As to children born at sea, if they are born in those parts of it that are possessed by their nation, they are born in the country: if it is on the open sea, there is no reason to make a distinction between them and those who are born in the country; for, naturally, it is our extraction, not the place of our birth, that gives us rights: and if the children are born in a vessel belonging to the nation, they may be reputed born in its territories; for, it is natural to consider the vessels of a nation as parts of its territory, especially when they sail upon a free sea, since the state retains its jurisdiction over those vessels. And as, according to the commonly received custom, this jurisdiction is preserved over the vessels, even in parts of the sea subject to a foreign dominion, all the children born in the vessels of a nation are considered as born in its territory. For the same reason, those born in a foreign vessel are reputed born in a foreign country, unless their birth took place in a port belonging to their own nation; for, the port is more particularly a part of the territory; and the mother, though at that moment on board a foreign vessel, is not on that account out of the country. I suppose that she and her husband have not quitted their native country to settle elsewhere.
Likewise, Vattel states in § 217. Children born in the armies of the state.: “For the same reasons also, children born out of the country, in the armies of the state, or in the house of its minister at a foreign court, are reputed born in the country;”
To wit:
§ 217. Children born in the armies of the state.
For the same reasons also, children born out of the country, in the armies of the state, or in the house of its minister at a foreign court, are reputed born in the country; for a citizen who is absent with his family, on the service of the state, but still dependent on it, and subject to its jurisdiction, cannot be considered as having quitted its territory.
Let us construct a puzzle that has three pieces, 1.) “born in the country”, 2.) mother a citizen of the country, and 3.) father a citizen of the country. The three puzzle pieces only fit into the natural born Citizen space regardless where the newborn is delivered without worrying if the obstetrician facility is on a seaworthy vessel of the country, on a base/post facility occupied by US military, or an off-base/post facility.

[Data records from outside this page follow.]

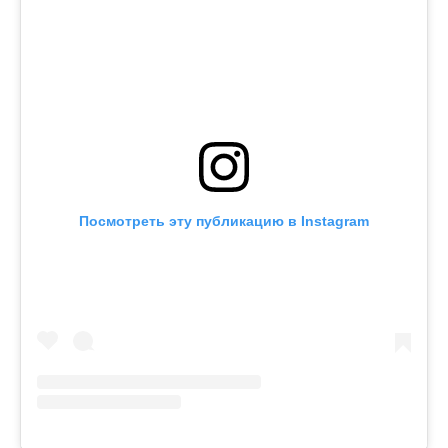
Посмотреть эту публикацию в Instagram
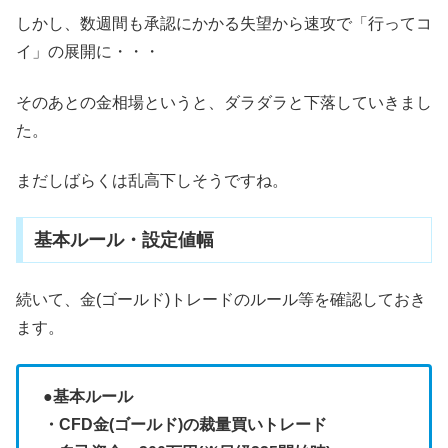
しかし、数週間も承認にかかる失望から速攻で「行ってコ
イ」の展開に・・・
そのあとの金相場というと、ダラダラと下落していきまし
た。
まだしばらくは乱高下しそうですね。
基本ルール・設定値幅
続いて、金(ゴールド)トレードのルール等を確認しておき
ます。
●基本ルール
・CFD金(ゴールド)の裁量買いトレード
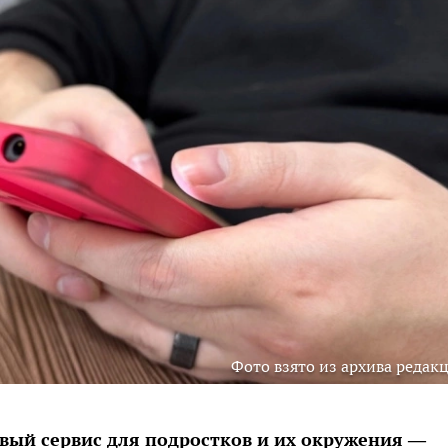
Фото взято из архива редак
вый сервис для подростков и их окружения —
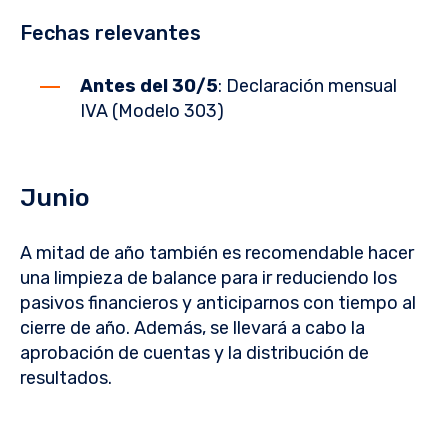
Fechas relevantes
Antes del 30/5
: Declaración mensual
IVA (Modelo 303)
Junio
A mitad de año también es recomendable hacer
una limpieza de balance para ir reduciendo los
pasivos financieros y anticiparnos con tiempo al
cierre de año. Además, se llevará a cabo la
aprobación de cuentas y la distribución de
resultados.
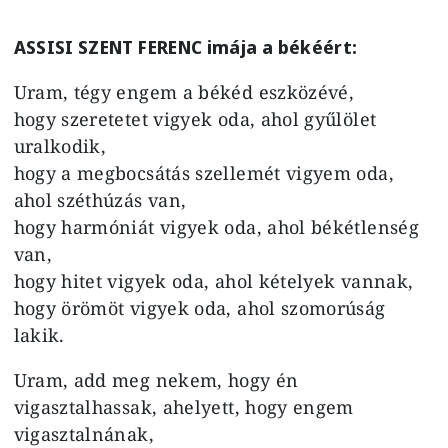
ASSISI SZENT FERENC imája a békéért:
Uram, tégy engem a békéd eszközévé,
hogy szeretetet vigyek oda, ahol gyűlölet
uralkodik,
hogy a megbocsátás szellemét vigyem oda,
ahol széthúzás van,
hogy harmóniát vigyek oda, ahol békétlenség
van,
hogy hitet vigyek oda, ahol kételyek vannak,
hogy örömöt vigyek oda, ahol szomorúság
lakik.
Uram, add meg nekem, hogy én
vigasztalhassak, ahelyett, hogy engem
vigasztalnának,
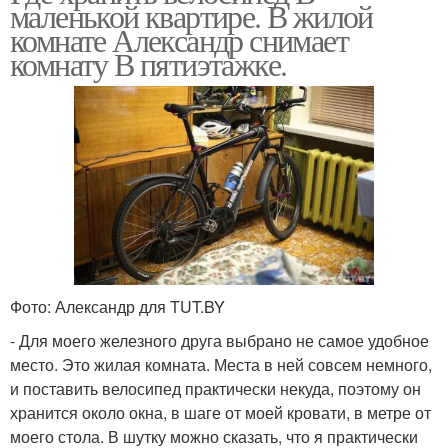
маленькой квартире. В жилой
комнате Александр снимает
комнату В пятиэтажке.
Фото: Александр для TUT.BY
- Для моего железного друга выбрано не самое удобное
место. Это жилая комната. Места в ней совсем немного,
и поставить велосипед практически некуда, поэтому он
хранится около окна, в шаге от моей кровати, в метре от
моего стола. В шутку можно сказать, что я практически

So now, we at The Post & Email can discuss whether or not the Founding Framers of the US Constitution picked and chose the paragraphs of the Book of Vattel that they wanted or discarded.
My two Lincoln denominations worth.
Related topic: Consular Report of Birth Abroad (CRBA)
What’s interesting is that they vetted McCain as a Natural Born Citizen but not Obama or Harris. It’s arguable that Harris should not have been conferred US citizenship in the first place based on the plain text of the 14th amendment & The Civil Rights Act of 1866.
What I do not understand is why there is no discussion of the third form of natural born citizen. There is “by blood”, “by soil” and “in arms”. In other words, children born to parents serving overseas in the military would be deemed natural born. How come no one ever talks about this?
Our military bases are considered to be or are, on American soil. The issue with McCain is that no hospital existed on our lawful American base on the Panama Canal.
A small hospital did in fact exist on Coco Sole Submarine Base in the Panama Canal Zone (under U.S. sovereignty by treaty at the time) when John McCain was born. According to U.S. Navy personnel records, the birthing doctor on his Birth Certificate was in fact Commanding Officer of the hospital. A larger hospital was built in there 1941.
https://web.archive.org/web/20120111221044/http://voices.washingtonpost.com/fact-checker/2008/05/john_mccains_birthplace.html
Thank you for that link…………..
You’re welcome. Not sure it settles the issue but it sure is something to consider.
At the time the Natural Born Citizen was inserted there was no such thing as American foreign military bases so it would be inconceivable the founders would have been good with individuals born on foreign military bases as Natural Born Citizens.
As learned as the Founders were, IMHO they had the foresight to envision such.